Please copy all of the entries exactly, but drop every picture.

== Segment start ==

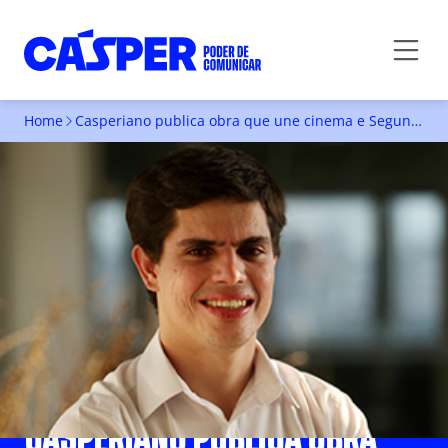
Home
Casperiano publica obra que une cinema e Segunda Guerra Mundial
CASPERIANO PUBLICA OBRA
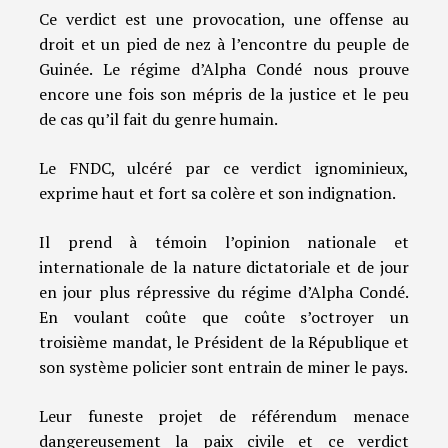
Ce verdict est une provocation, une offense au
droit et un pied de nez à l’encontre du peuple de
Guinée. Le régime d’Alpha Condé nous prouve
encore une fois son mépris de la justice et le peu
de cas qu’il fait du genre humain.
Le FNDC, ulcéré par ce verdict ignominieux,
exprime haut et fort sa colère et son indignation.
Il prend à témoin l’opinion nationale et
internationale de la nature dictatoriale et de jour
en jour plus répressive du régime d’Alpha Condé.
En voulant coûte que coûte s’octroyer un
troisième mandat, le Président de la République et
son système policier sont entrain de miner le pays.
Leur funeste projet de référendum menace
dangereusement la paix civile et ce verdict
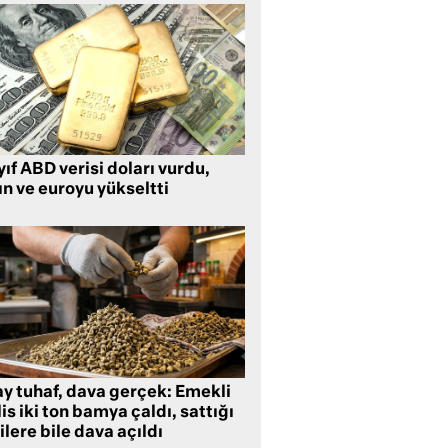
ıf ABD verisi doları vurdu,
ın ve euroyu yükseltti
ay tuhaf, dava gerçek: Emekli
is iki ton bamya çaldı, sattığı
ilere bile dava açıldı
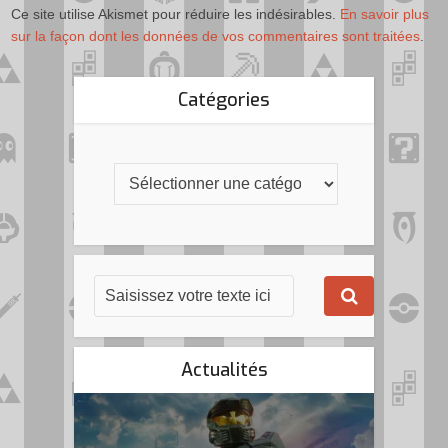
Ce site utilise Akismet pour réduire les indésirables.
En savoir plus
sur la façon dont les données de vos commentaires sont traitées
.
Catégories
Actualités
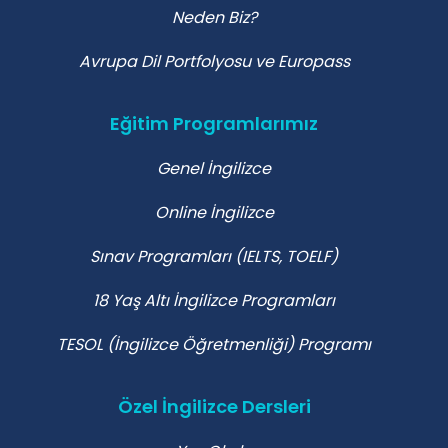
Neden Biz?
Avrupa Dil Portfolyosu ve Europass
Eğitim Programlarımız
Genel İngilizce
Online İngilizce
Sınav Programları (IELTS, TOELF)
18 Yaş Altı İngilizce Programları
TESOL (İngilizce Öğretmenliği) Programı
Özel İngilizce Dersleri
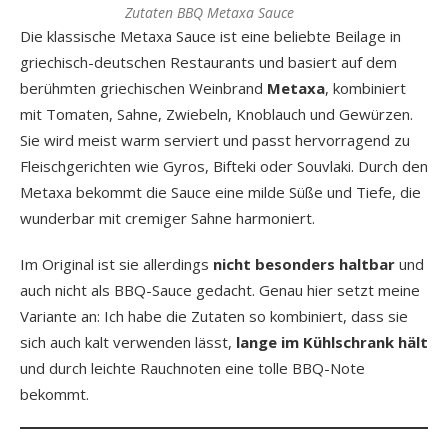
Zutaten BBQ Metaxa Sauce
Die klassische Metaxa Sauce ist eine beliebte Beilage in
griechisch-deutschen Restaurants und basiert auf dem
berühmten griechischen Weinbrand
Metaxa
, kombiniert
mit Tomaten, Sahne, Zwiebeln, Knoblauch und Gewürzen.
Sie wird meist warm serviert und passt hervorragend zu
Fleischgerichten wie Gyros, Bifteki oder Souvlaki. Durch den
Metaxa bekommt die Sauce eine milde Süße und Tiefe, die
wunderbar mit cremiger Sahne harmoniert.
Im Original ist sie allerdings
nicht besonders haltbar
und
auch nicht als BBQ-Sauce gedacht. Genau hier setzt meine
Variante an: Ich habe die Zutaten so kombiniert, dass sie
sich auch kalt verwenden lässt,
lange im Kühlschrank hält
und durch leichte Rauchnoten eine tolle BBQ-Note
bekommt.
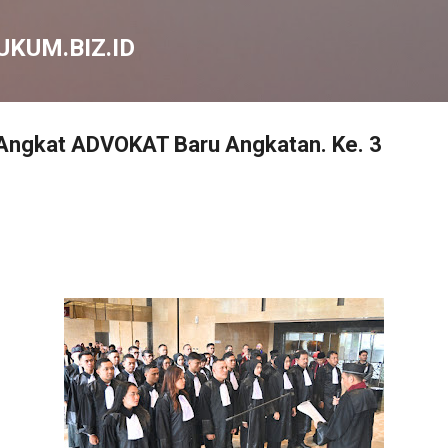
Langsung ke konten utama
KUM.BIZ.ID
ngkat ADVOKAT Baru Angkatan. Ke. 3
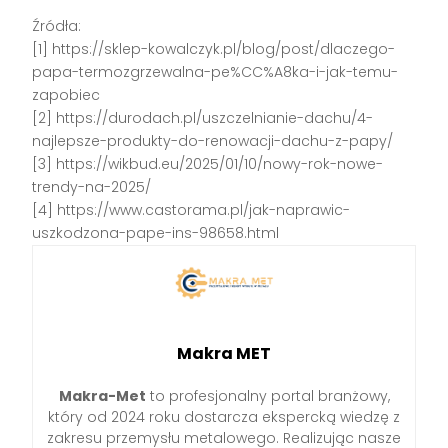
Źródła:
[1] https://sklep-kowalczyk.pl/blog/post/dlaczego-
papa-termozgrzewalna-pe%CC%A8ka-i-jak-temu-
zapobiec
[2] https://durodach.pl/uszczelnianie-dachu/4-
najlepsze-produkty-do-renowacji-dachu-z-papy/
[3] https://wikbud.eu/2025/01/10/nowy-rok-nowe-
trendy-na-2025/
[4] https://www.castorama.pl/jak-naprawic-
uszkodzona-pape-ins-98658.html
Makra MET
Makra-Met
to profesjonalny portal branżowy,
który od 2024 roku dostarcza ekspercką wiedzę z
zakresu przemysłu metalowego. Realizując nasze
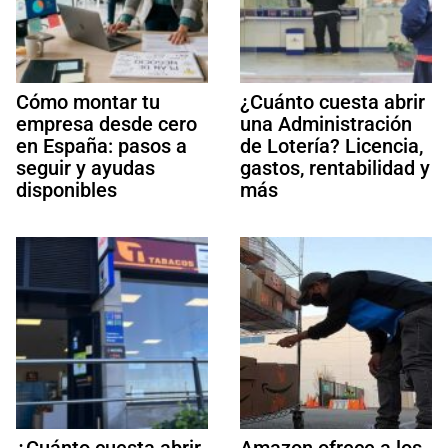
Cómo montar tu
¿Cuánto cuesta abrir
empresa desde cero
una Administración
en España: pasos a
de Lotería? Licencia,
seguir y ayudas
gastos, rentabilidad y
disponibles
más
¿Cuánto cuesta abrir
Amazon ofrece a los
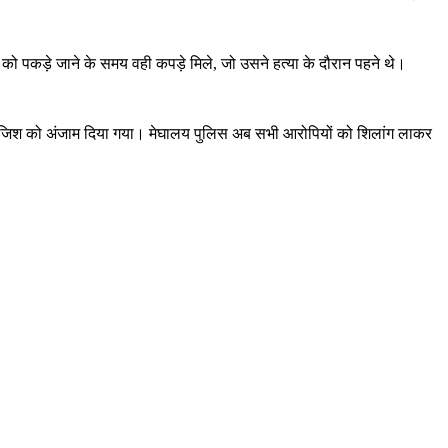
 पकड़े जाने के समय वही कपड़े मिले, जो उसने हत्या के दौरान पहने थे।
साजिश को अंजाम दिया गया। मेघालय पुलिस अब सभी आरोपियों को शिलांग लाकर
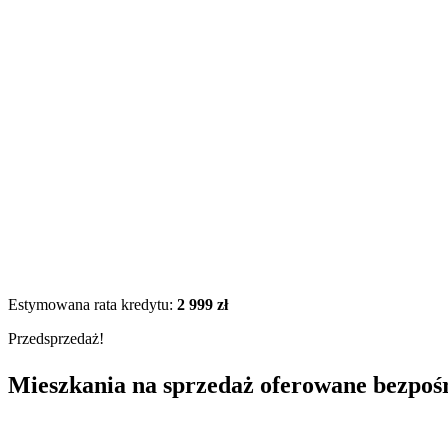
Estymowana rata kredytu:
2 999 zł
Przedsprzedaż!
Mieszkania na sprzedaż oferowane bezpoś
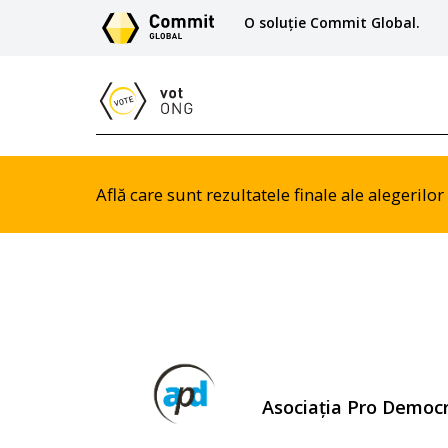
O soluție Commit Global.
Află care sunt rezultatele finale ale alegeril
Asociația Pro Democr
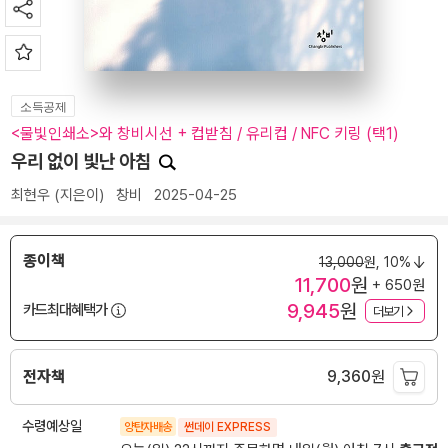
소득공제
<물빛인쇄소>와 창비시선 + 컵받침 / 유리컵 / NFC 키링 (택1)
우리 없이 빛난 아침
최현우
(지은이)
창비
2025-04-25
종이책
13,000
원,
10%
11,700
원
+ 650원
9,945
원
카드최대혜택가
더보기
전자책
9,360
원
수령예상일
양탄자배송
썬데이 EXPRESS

== Segment end ==

Written response
Home
Casperiano publica obra que une cinema e Segunda Guerra Mundial
CASPERIANO PUBLICA OBRA
Ce verdict est une provocation, une offense au
droit et un pied de nez à l’encontre du peuple de
Guinée. Le régime d’Alpha Condé nous prouve
encore une fois son mépris de la justice et le peu
de cas qu’il fait du genre humain.
Le FNDC, ulcéré par ce verdict ignominieux,
exprime haut et fort sa colère et son indignation.
Il prend à témoin l’opinion nationale et
internationale de la nature dictatoriale et de jour
en jour plus répressive du régime d’Alpha Condé.
En voulant coûte que coûte s’octroyer un
troisième mandat, le Président de la République et
son système policier sont entrain de miner le pays.
Leur funeste projet de référendum menace
dangereusement la paix civile et ce verdict
ıf ABD verisi doları vurdu,
ın ve euroyu yükseltti
ay tuhaf, dava gerçek: Emekli
is iki ton bamya çaldı, sattığı
ilere bile dava açıldı
Ce site utilise Akismet pour réduire les indésirables.
En savoir plus
sur la façon dont les données de vos commentaires sont traitées
.
Catégories
Actualités
Neden Biz?
Avrupa Dil Portfolyosu ve Europass
Eğitim Programlarımız
Genel İngilizce
Online İngilizce
Sınav Programları (IELTS, TOELF)
18 Yaş Altı İngilizce Programları
TESOL (İngilizce Öğretmenliği) Programı
Özel İngilizce Dersleri
Zutaten BBQ Metaxa Sauce
Die klassische Metaxa Sauce ist eine beliebte Beilage in
griechisch-deutschen Restaurants und basiert auf dem
berühmten griechischen Weinbrand
Metaxa
, kombiniert
mit Tomaten, Sahne, Zwiebeln, Knoblauch und Gewürzen.
Sie wird meist warm serviert und passt hervorragend zu
Fleischgerichten wie Gyros, Bifteki oder Souvlaki. Durch den
Metaxa bekommt die Sauce eine milde Süße und Tiefe, die
wunderbar mit cremiger Sahne harmoniert.
Im Original ist sie allerdings
nicht besonders haltbar
und
auch nicht als BBQ-Sauce gedacht. Genau hier setzt meine
Variante an: Ich habe die Zutaten so kombiniert, dass sie
sich auch kalt verwenden lässt,
lange im Kühlschrank hält
und durch leichte Rauchnoten eine tolle BBQ-Note
bekommt.
Langsung ke konten utama
KUM.BIZ.ID
ngkat ADVOKAT Baru Angkatan. Ke. 3
Źródła:
[1] https://sklep-kowalczyk.pl/blog/post/dlaczego-
papa-termozgrzewalna-pe%CC%A8ka-i-jak-temu-
zapobiec
[2] https://durodach.pl/uszczelnianie-dachu/4-
najlepsze-produkty-do-renowacji-dachu-z-papy/
[3] https://wikbud.eu/2025/01/10/nowy-rok-nowe-
trendy-na-2025/
[4] https://www.castorama.pl/jak-naprawic-
uszkodzona-pape-ins-98658.html
Makra MET
Makra-Met
to profesjonalny portal branżowy,
który od 2024 roku dostarcza ekspercką wiedzę z
zakresu przemysłu metalowego. Realizując nasze
Cómo montar tu
¿Cuánto cuesta abrir
empresa desde cero
una Administración
en España: pasos a
de Lotería? Licencia,
seguir y ayudas
gastos, rentabilidad y
disponibles
más
¿Cuánto cuesta abrir
Amazon ofrece a los
 पकड़े जाने के समय वही कपड़े मिले, जो उसने हत्या के दौरान पहने थे।
साजिश को अंजाम दिया गया। मेघालय पुलिस अब सभी आरोपियों को शिलांग लाकर
Estymowana rata kredytu:
2 999 zł
Przedsprzedaż!
Mieszkania na sprzedaż oferowane bezpoś
O soluție Commit Global.
Află care sunt rezultatele finale ale alegeril
Asociația Pro Democr
소득공제
<물빛인쇄소>와 창비시선 + 컵받침 / 유리컵 / NFC 키링 (택1)
우리 없이 빛난 아침
최현우
(지은이)
창비
2025-04-25
종이책
13,000
원,
10%
11,700
원
+ 650원
9,945
원
카드최대혜택가
더보기
전자책
9,360
원
수령예상일
양탄자배송
썬데이 EXPRESS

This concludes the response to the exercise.